> Work task:
Pick each line containing the word "Unternehmens" out of the data below.

(Records from a data collection)
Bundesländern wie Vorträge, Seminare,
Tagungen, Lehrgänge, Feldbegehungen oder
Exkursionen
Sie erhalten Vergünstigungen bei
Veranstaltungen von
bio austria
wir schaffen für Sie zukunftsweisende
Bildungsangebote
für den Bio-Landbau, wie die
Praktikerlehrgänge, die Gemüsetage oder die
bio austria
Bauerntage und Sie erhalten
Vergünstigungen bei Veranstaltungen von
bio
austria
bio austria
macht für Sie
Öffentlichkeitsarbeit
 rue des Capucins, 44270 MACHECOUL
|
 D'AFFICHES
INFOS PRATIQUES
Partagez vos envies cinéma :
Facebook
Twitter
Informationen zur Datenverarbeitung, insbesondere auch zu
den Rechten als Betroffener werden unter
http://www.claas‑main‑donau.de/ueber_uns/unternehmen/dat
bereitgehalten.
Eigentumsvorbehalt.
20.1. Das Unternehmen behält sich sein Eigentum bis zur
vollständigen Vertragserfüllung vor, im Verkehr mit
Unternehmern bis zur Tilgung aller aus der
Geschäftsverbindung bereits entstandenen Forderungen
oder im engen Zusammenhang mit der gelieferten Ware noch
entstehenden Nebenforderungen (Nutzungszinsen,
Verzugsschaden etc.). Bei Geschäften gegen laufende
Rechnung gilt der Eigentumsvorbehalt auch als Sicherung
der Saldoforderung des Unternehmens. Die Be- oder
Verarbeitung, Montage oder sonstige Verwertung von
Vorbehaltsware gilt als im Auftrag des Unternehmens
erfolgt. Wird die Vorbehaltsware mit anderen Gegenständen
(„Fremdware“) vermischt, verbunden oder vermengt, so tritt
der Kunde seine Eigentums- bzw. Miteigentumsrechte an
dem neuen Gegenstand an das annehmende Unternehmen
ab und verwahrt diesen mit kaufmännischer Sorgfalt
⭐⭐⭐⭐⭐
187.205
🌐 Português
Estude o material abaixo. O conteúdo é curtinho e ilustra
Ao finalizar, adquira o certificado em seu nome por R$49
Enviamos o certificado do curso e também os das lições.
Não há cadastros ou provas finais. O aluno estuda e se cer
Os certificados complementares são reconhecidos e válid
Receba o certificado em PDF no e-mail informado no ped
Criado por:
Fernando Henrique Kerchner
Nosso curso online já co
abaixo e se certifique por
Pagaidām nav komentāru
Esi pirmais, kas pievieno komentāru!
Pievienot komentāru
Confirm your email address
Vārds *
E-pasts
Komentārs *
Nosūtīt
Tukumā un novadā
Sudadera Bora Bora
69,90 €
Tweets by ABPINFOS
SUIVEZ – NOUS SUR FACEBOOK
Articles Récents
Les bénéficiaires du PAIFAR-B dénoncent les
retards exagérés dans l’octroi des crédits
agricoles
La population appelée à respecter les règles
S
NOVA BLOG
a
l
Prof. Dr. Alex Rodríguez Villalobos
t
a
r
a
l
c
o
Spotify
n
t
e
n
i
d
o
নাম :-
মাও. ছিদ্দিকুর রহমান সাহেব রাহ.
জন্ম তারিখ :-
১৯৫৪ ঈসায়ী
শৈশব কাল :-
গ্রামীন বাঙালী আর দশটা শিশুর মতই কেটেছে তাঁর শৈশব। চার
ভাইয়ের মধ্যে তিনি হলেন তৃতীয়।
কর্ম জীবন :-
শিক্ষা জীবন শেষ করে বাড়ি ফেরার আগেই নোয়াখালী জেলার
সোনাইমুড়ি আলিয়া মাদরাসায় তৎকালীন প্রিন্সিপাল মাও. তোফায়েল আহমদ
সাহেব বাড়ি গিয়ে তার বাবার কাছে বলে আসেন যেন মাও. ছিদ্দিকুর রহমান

> Answer box:
der Saldoforderung des Unternehmens. Die Be- oder
Vorbehaltsware gilt als im Auftrag des Unternehmens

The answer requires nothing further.